▶ Given information
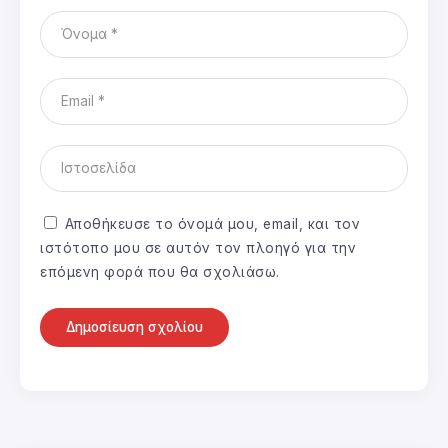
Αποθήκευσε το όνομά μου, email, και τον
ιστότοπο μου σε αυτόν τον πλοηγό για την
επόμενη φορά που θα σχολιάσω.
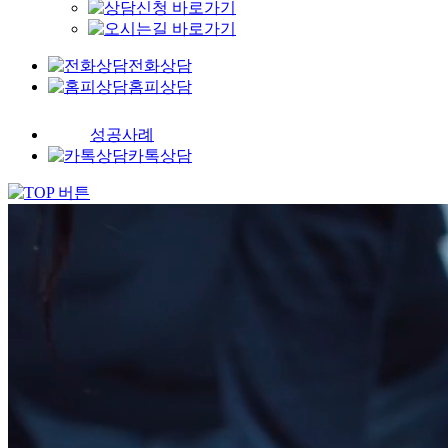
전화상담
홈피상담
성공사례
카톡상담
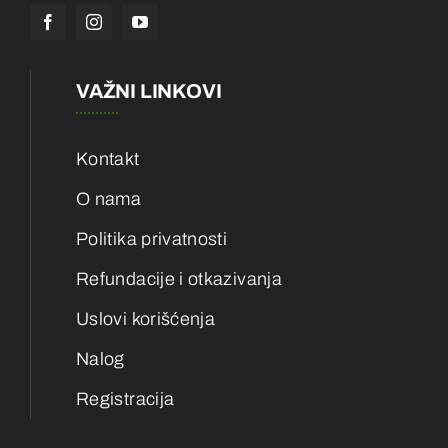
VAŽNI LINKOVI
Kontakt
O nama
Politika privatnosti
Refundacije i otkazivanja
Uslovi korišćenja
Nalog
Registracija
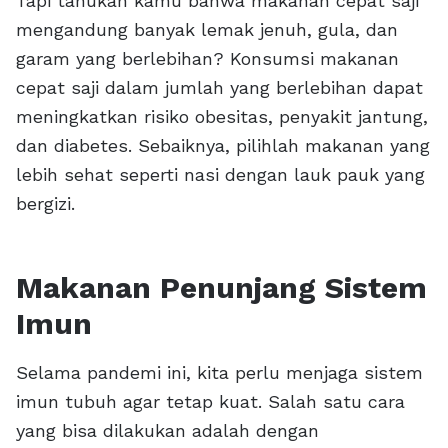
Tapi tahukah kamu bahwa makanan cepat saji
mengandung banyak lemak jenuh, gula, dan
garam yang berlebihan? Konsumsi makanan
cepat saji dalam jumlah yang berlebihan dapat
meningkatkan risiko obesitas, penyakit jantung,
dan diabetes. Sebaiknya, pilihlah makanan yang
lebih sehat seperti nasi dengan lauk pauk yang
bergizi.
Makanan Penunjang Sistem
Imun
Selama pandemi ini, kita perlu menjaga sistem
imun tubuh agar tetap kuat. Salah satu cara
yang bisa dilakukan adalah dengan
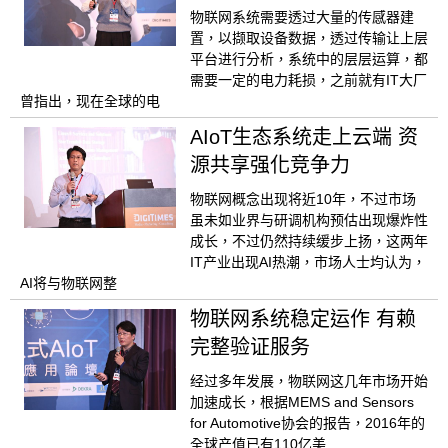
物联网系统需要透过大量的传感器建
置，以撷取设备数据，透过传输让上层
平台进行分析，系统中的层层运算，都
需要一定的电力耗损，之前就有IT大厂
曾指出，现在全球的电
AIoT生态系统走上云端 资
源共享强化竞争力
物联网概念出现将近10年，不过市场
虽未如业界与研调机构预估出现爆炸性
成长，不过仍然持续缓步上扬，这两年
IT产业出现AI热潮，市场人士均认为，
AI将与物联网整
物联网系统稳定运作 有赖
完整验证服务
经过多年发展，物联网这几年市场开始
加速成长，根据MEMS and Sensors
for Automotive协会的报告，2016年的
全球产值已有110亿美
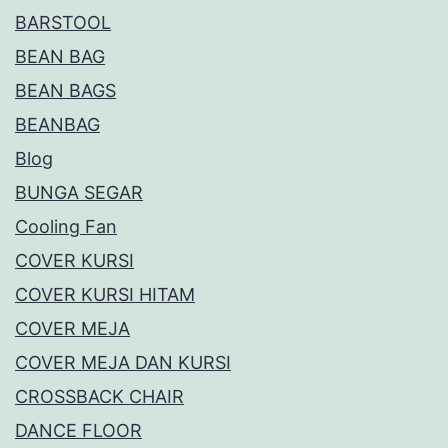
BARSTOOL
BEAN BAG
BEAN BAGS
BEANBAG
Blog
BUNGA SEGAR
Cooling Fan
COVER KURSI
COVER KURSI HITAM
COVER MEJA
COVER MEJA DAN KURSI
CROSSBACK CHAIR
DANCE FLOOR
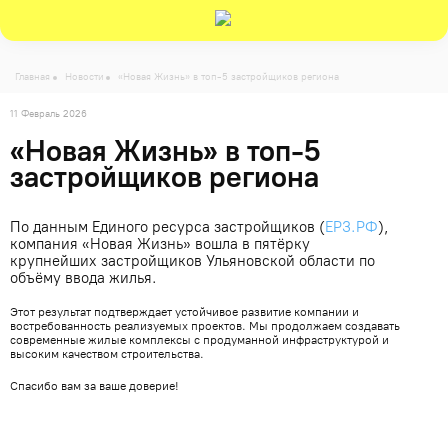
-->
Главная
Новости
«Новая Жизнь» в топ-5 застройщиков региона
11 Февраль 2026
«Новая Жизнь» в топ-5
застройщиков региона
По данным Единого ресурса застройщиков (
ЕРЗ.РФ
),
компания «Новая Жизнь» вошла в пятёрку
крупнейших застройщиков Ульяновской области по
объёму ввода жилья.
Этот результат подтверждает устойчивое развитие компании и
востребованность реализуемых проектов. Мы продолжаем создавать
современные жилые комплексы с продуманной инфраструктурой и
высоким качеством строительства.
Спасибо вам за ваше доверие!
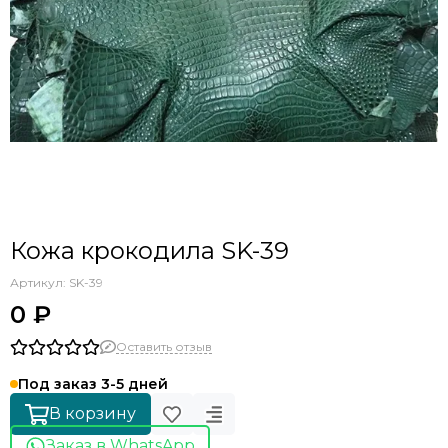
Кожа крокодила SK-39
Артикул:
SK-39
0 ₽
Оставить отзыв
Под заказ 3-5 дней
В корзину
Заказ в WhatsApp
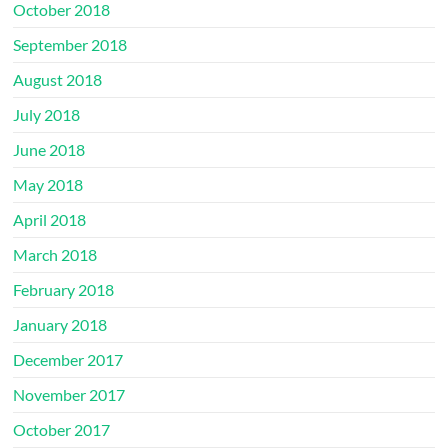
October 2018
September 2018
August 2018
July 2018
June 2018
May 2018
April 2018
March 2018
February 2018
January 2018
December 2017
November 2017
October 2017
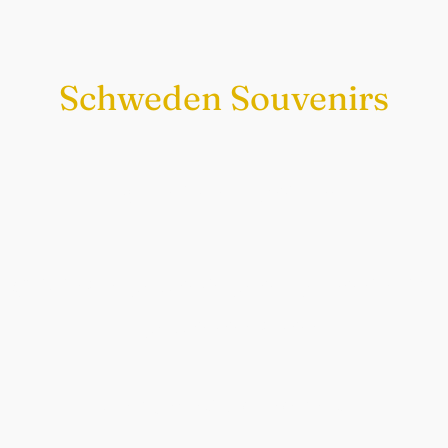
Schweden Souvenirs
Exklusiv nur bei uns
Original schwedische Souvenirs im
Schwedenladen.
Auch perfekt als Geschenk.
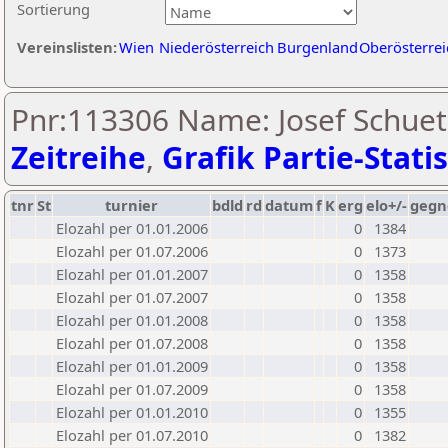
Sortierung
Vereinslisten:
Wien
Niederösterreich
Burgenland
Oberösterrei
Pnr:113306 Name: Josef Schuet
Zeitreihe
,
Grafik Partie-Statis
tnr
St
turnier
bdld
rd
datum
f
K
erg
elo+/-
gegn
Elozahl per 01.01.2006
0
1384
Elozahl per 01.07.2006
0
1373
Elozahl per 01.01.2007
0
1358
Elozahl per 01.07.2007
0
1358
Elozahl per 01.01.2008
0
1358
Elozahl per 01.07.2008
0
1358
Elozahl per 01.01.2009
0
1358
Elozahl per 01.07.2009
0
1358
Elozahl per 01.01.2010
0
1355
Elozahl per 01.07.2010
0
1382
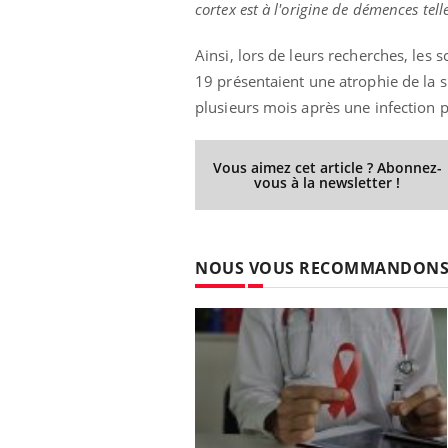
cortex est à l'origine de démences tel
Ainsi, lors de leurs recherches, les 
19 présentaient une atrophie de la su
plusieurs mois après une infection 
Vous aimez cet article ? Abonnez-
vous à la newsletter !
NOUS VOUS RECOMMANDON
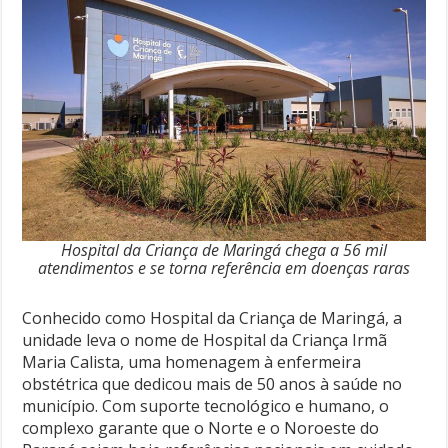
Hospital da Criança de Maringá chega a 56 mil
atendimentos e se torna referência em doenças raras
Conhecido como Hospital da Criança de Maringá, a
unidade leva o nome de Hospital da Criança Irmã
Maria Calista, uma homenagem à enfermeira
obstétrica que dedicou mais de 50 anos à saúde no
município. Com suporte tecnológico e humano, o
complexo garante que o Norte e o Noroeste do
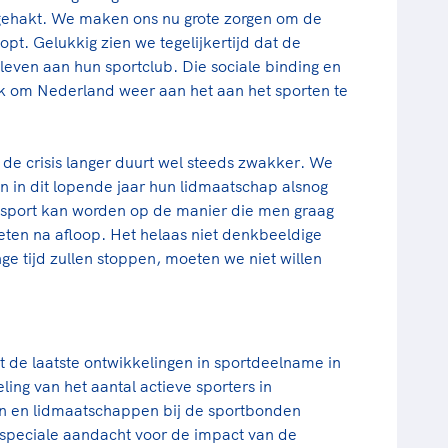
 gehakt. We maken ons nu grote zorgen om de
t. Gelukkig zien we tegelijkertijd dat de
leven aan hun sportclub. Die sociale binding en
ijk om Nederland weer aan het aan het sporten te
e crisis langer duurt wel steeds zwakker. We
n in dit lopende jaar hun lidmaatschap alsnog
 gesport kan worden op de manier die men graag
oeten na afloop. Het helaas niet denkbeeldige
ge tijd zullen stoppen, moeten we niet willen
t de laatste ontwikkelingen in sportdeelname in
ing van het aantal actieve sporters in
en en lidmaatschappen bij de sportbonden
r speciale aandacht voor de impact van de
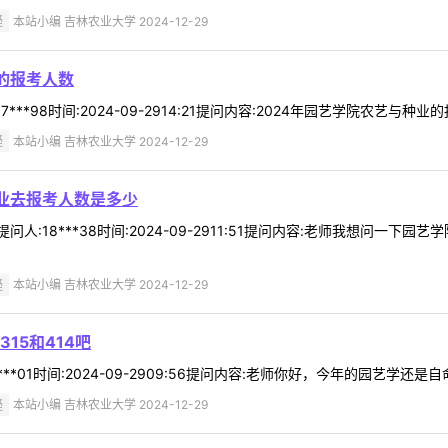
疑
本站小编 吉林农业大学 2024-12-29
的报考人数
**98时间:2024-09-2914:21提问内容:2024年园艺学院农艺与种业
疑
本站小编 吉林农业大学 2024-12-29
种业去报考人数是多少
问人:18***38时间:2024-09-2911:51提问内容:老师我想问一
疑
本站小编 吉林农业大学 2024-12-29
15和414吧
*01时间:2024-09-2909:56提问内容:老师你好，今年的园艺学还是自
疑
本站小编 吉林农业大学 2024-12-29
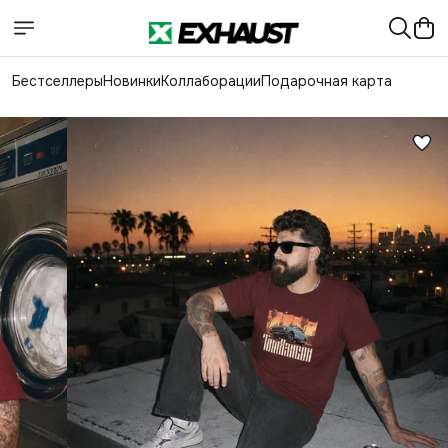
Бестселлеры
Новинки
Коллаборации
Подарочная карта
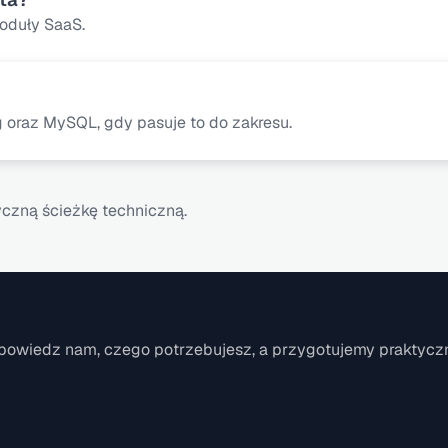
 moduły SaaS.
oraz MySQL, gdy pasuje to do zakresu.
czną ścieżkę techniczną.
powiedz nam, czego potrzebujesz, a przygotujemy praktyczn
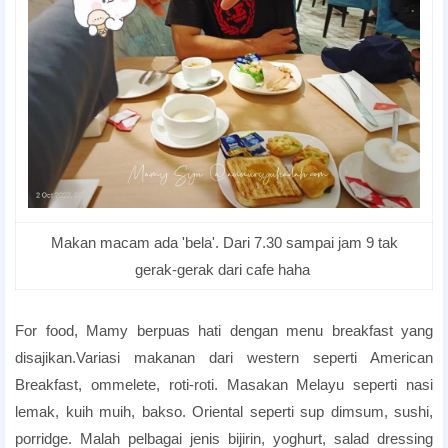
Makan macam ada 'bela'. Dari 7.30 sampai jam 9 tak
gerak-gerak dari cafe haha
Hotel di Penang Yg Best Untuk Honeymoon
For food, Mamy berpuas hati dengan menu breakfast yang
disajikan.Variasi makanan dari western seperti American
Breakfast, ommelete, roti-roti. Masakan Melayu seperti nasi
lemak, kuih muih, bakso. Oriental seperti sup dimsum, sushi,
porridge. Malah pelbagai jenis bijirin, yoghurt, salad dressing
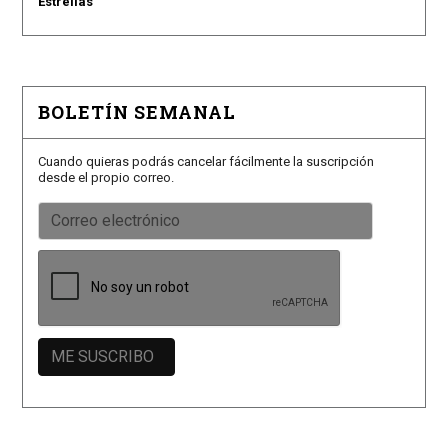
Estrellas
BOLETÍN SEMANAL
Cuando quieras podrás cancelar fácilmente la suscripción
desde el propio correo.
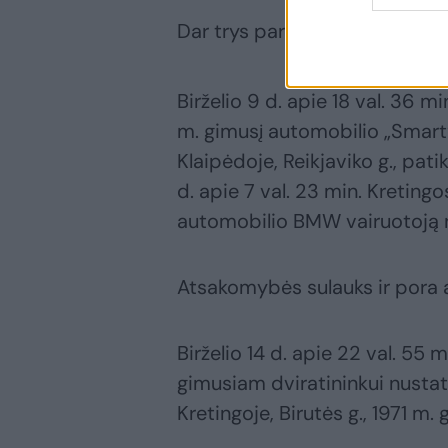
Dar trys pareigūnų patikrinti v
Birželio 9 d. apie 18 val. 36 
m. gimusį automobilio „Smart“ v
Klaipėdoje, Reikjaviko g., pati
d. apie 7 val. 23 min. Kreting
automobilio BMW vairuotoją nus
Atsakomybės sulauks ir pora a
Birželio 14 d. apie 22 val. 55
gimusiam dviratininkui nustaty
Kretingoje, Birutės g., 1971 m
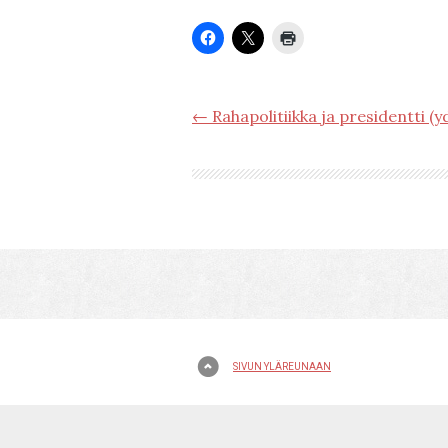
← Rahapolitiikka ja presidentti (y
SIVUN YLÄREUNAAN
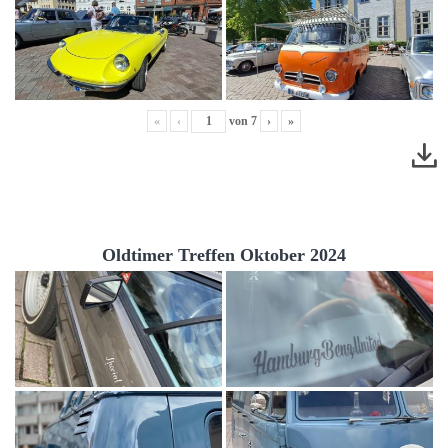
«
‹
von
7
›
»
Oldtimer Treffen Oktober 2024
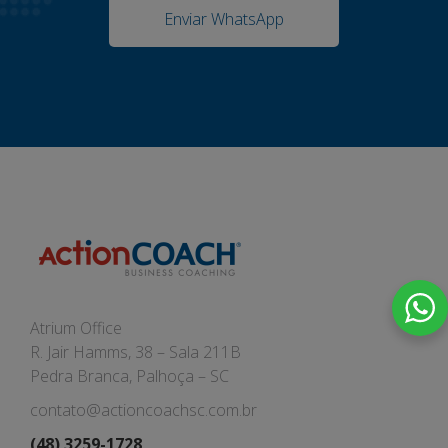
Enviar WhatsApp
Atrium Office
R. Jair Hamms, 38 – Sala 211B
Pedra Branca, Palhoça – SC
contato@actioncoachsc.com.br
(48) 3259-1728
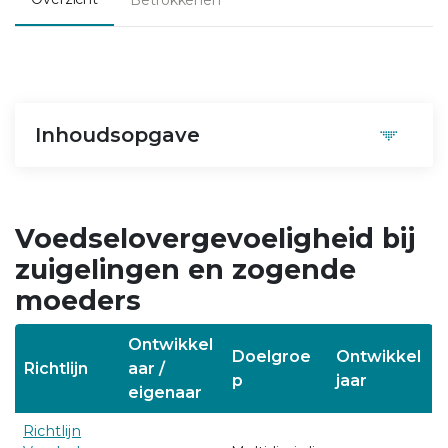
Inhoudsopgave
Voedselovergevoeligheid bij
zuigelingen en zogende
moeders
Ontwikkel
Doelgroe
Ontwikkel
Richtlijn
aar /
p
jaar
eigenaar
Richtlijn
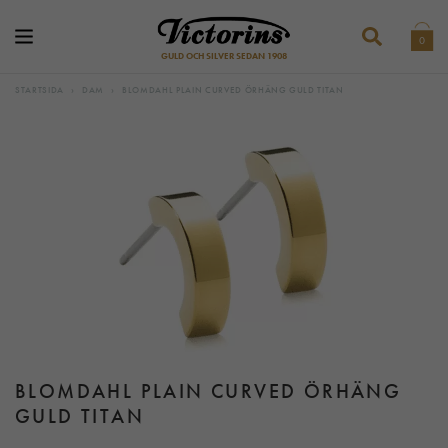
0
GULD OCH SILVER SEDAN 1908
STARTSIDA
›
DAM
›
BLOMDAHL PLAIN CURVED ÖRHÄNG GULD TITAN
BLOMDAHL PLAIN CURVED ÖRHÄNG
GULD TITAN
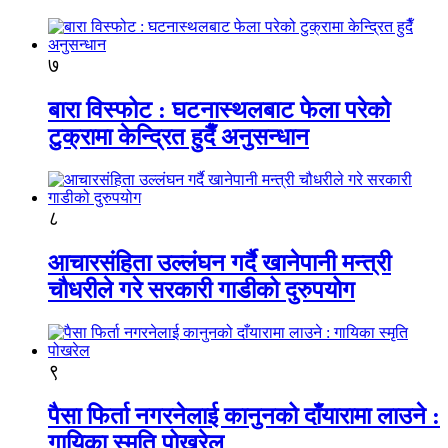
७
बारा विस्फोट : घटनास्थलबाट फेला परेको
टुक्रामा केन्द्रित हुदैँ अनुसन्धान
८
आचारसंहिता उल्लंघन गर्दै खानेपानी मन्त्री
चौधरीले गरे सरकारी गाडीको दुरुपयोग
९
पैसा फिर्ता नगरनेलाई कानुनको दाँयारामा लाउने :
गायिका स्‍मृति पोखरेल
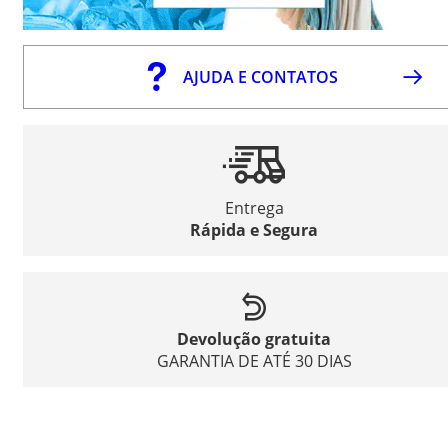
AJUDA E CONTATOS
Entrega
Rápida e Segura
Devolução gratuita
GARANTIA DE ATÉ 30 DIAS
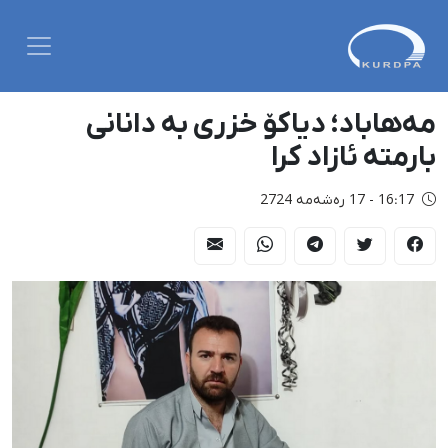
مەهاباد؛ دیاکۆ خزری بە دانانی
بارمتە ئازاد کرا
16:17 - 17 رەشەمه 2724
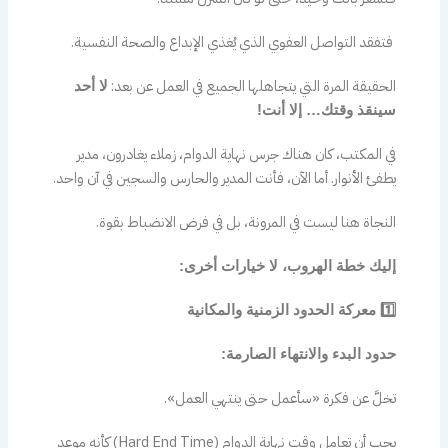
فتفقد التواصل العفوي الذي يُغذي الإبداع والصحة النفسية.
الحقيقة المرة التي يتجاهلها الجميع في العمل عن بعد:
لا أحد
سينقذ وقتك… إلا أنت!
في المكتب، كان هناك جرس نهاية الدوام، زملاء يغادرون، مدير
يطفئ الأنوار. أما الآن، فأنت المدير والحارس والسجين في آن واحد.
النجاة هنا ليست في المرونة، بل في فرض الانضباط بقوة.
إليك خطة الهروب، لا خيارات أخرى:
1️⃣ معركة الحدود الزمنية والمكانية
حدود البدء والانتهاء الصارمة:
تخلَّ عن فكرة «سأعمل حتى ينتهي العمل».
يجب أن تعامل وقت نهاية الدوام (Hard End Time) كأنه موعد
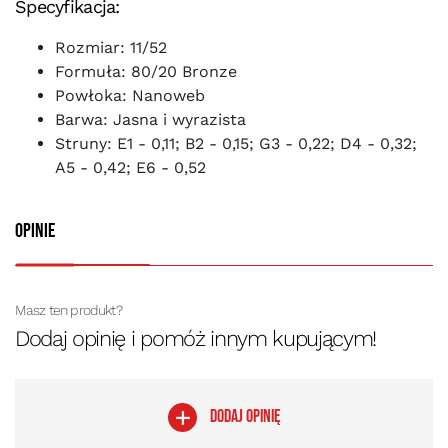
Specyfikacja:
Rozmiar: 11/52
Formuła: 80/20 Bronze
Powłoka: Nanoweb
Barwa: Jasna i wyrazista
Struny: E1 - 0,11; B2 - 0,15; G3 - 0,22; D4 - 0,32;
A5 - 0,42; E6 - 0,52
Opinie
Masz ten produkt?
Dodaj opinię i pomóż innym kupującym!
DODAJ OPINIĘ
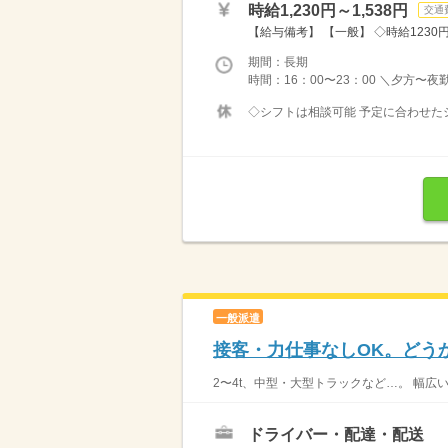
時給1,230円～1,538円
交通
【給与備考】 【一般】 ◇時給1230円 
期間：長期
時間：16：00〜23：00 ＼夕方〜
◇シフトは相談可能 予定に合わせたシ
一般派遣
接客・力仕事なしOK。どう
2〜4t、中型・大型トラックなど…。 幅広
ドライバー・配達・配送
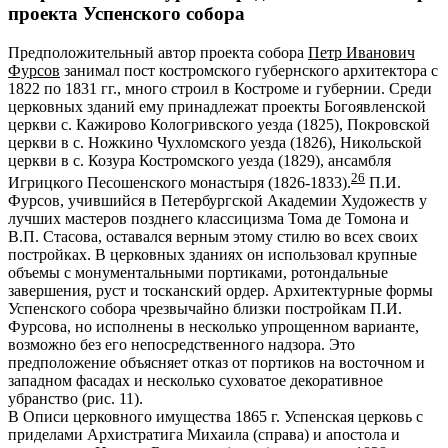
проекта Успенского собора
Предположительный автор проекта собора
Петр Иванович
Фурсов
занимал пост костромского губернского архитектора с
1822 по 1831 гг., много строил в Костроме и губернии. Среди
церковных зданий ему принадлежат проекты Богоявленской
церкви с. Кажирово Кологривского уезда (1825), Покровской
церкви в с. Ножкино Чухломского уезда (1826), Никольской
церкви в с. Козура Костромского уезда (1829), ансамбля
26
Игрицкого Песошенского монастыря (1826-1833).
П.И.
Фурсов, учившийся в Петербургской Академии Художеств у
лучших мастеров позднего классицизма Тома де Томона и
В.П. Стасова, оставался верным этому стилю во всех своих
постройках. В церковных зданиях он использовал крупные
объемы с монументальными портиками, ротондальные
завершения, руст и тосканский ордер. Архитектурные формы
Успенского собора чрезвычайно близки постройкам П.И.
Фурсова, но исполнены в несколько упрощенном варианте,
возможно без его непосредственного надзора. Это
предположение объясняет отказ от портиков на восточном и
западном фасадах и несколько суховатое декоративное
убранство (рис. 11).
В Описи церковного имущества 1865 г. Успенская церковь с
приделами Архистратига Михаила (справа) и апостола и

▶ What is expected
Reproduce the lines above starting at the one with "gesport kan worden" and ending at the one with "Makan macam ada", both included, exactly and with no pictures.

▶ Task answer
 gesport kan worden op de manier die men graag
oeten na afloop. Het helaas niet denkbeeldige
ge tijd zullen stoppen, moeten we niet willen
t de laatste ontwikkelingen in sportdeelname in
ing van het aantal actieve sporters in
en en lidmaatschappen bij de sportbonden
r speciale aandacht voor de impact van de
疑
本站小编 吉林农业大学 2024-12-29
的报考人数
**98时间:2024-09-2914:21提问内容:2024年园艺学院农艺与种业
疑
本站小编 吉林农业大学 2024-12-29
种业去报考人数是多少
问人:18***38时间:2024-09-2911:51提问内容:老师我想问一
疑
本站小编 吉林农业大学 2024-12-29
15和414吧
*01时间:2024-09-2909:56提问内容:老师你好，今年的园艺学还是自
疑
本站小编 吉林农业大学 2024-12-29
Бестселлеры
Новинки
Коллаборации
Подарочная карта
 moduły SaaS.
oraz MySQL, gdy pasuje to do zakresu.
czną ścieżkę techniczną.
powiedz nam, czego potrzebujesz, a przygotujemy praktyczn
Makan macam ada 'bela'. Dari 7.30 sampai jam 9 tak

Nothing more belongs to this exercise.